I believe it’s the same one that McDonald’s uses to print their food. We will be using the latest model. With regards to rules on 3D printed cheesecakes, I believe all 3D printed parts are allowed, but I know that a lot of people get yelled at by the green shirts at competition every year for bringing food into the pits .
Interesting that you are choosing an additive method. Historically, I believe standard cheesecakes were turned on a lathe. Modern technology can use an injection molding process.
We have always just ordered cheesecakes from online then cut them with the band saw. Set up a jig to cut it properly it and you can easily get it down to perfect slices.
Does anyone have a McMaster part number for the cake?
So does the manufacture and working of cheesecake on the small scale really make sense?
I mean your competition has The Cheesecake Factory and that might make it hard to compete on costs and scale.
Why wouldn’t you do COTS?
We’ve procured locally, then cut them using a lightweight hand saw with a very small kerf, which can be procured from culinary supply shops as a “cake knife”.
[pernickety rant]And it’s a PIE! Cake doesn’t have crust and a filling! Boston Cream Pie is really a cake, but cheesecake is a PIE![/pernickety rant]

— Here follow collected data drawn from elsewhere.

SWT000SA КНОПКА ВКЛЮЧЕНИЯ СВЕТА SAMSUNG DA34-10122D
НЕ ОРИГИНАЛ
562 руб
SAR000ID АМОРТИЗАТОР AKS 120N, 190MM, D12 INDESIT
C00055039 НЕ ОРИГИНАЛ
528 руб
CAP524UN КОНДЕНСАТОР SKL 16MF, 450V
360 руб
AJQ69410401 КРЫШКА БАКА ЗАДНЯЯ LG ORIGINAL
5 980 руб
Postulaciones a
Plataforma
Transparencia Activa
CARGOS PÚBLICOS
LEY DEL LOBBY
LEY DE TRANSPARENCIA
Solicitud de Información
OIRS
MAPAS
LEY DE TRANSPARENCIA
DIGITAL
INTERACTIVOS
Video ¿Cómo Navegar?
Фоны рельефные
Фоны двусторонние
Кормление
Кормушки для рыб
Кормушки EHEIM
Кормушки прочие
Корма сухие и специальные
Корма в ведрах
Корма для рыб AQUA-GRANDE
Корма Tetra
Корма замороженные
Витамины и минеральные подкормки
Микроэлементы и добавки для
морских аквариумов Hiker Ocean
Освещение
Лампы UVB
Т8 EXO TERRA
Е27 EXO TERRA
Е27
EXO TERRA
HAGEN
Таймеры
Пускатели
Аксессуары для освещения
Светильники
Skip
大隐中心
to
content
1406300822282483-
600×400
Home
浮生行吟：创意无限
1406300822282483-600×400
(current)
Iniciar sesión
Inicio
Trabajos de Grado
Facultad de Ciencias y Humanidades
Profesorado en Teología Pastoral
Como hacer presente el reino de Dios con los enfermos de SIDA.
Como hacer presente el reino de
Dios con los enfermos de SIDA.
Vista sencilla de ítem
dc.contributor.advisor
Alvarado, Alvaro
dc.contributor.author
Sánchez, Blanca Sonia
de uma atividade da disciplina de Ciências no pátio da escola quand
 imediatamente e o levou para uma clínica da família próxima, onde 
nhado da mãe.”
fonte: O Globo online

And, OBTW, the biggest flaw I found in the original rendering (ahead of lack of texture) was that the cheesecake filling was translucent rather than opaque.
Crust is typically just graham cracker crumbs and melted butter to hold it together. A good cheesecake just doesn’t need cherries, or whipped cream for that matter though. I have a habit of making cheesecakes when I get bored, so I would be highly interested in purchasing one of these cheesecake 3D printers.
Here’s a supplier.
This model is great for quick assembly, but you’ll need prefabricated crust.
That’s just the refill.
And here I’ve been hand-squirting my cheez-whiz like a simpleton… Thank goodness for bored engineers!

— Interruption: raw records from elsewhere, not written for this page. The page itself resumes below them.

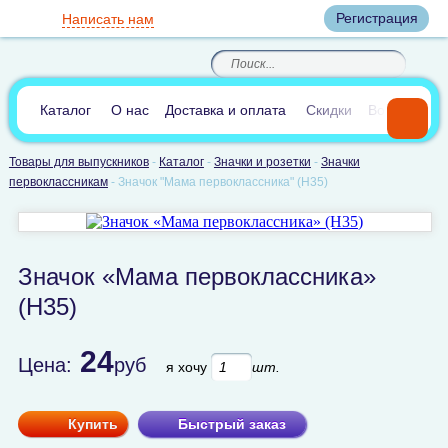
Вход
Регистрация
Написать нам
8
(800)
8
(495)
200-46-45
989-40-44
Корзина пуста
По России звонок
8
(812)
385-66-65
бесплатный
8
(905)
700-70-04
(круглосуточно)
В сравнении:
0
Каталог
О нас
Доставка и оплата
Скидки
Вопросы и 
Товары для выпускников
-
Каталог
-
Значки и розетки
-
Значки
первоклассникам
-
Значок "Мама первоклассника" (Н35)
Значок «Мама первоклассника»
(Н35)
24
Цена:
руб
я хочу
шт.
Купить
Быстрый заказ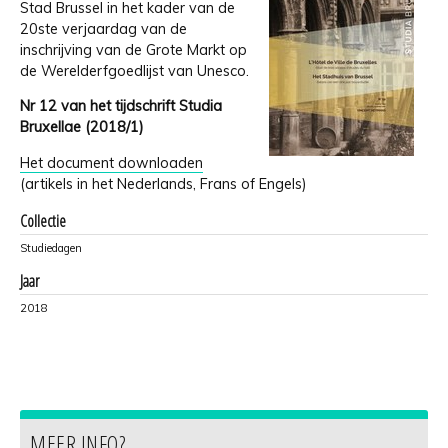
Stad Brussel in het kader van de
20ste verjaardag van de
inschrijving van de Grote Markt op
de Werelderfgoedlijst van Unesco.
Nr 12 van het tijdschrift Studia
Bruxellae (2018/1)
Het document downloaden
(artikels in het Nederlands, Frans of Engels)
Collectie
Studiedagen
Jaar
2018
MEER INFO?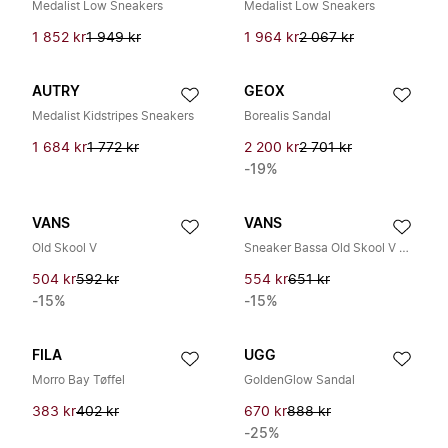
Medalist Low Sneakers
Medalist Low Sneakers
1 852 kr
1 949 kr
1 964 kr
2 067 kr
AUTRY
GEOX
Medalist Kidstripes Sneakers
Borealis Sandal
1 684 kr
1 772 kr
2 200 kr
2 701 kr
-19%
VANS
VANS
Old Skool V
Sneaker Bassa Old Skool V Glitter
504 kr
592 kr
554 kr
651 kr
-15%
-15%
FILA
UGG
Morro Bay Tøffel
GoldenGlow Sandal
383 kr
402 kr
670 kr
888 kr
-25%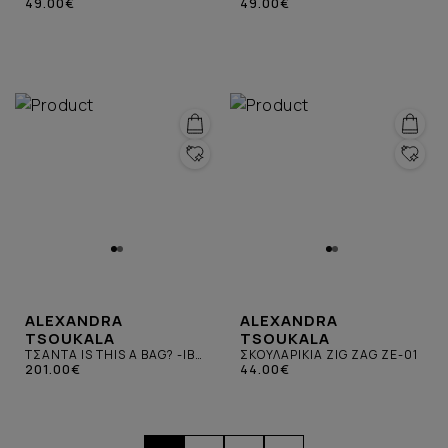
49.00€
49.00€
ALEXANDRA
ALEXANDRA
TSOUKALA
TSOUKALA
ΤΣΑΝΤΑ IS THIS A BAG? -IB-
ΣΚΟΥΛΑΡΙΚΙΑ ZIG ZAG ZE-01
ΧΑΚΙ
201.00€
44.00€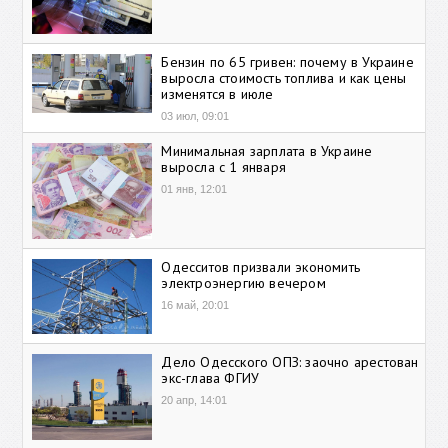
Бензин по 65 гривен: почему в Украине
выросла стоимость топлива и как цены
изменятся в июле
03 июл, 09:01
Минимальная зарплата в Украине
выросла с 1 января
01 янв, 12:01
Одесситов призвали экономить
электроэнергию вечером
16 май, 20:01
Дело Одесского ОПЗ: заочно арестован
экс-глава ФГИУ
20 апр, 14:01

Darn that is a really good rendering of a cheesecake.
In all seriousness, there is no technical issue preventing you from printing a cheesecake, or a pizza for that matter - but you’d still need to bake the pizza.
McD’s uses high-speed large-capacity printers, but they’ve found real wheat buns are more cost-effective.
As for the filament cartridges, Cheddar isn’t the right material for this kind of cake.
What’s scary about this thread is that it can turn into a real, serious discussion at any moment. And there are people here with the chops to actually do it. I mean, they already print chocolate and cupcake icing…
Well 3D printers can be enclosed.
Easy Bake ovens are enclosed.
I did once suggest using an incandescent light bulb as a 3D printer enclosure heater.
Turn up the wattage - or better yet - use an infrared lamp and lower it to the pizza to produce localized heating (runs to the pizza patent office).
We’re coming for you, Papa John’s!
What would be better though, this method or finding a way to heat the bed to a high enough temperature to cook the pizza? I have no experience cooking pizzas so I don’t know how they are generally cooked, but wouldn’t heating the bed make it so that it wouldn’t have to be enclosed? Also I have no idea if a 3d printer’s bed can get to a high enough temperature to cook a pizza.
Who designs a slice of cheesecake to be 7.2 pieces per whole? No one will settle for the 0.2 piece. That’s just crazy talk.
Iter-ate… one more time.
Heated beds from printed circuit boards might survive this. It would probably take several heater cartridges to get the heating even. Then again there is good old nichrome or Inconel wire.
Uhhh… the cake is cone-shaped and there are 350 degrees around the center. I cut it into seven pieces because 7 is a nice number… also America.
You need to get out more. Or at least observe more closely. Surely there is a non-chain type Pizzeria near you? Go visit and ask questions (as if you were in the pits at a regional…) Living in northern NJ would help (pizza capitol of the world, arguably).
Pizza ovens are generally at 450 to 500 degrees. They universally have stone ‘floors’ to maintain the temperature evenly and avoid the cooling effect of an uncooked pizza. So yes, one CAN make a bed that will cook a pizza, but you really want to print it first, then cook it.
ABS printers alraedy have heated beds, so you could base your bed on something like that, they go up to ~110ºC
Has anyone figured out how to print the irregularities in the cake to make it more accurate and useful? Maybe adding bubbles inside the filament would create a pattern like that
Ummm… Are we talking per capita? Because here in Becker, MN we have 4 different joints in a town of 4500; or one pizzeria per 1125 residents. And if you include the local bars and c-store, it jumps to 7; or one per 643 residents. Only one is a national chain. We love Pizza and robots here in Becker!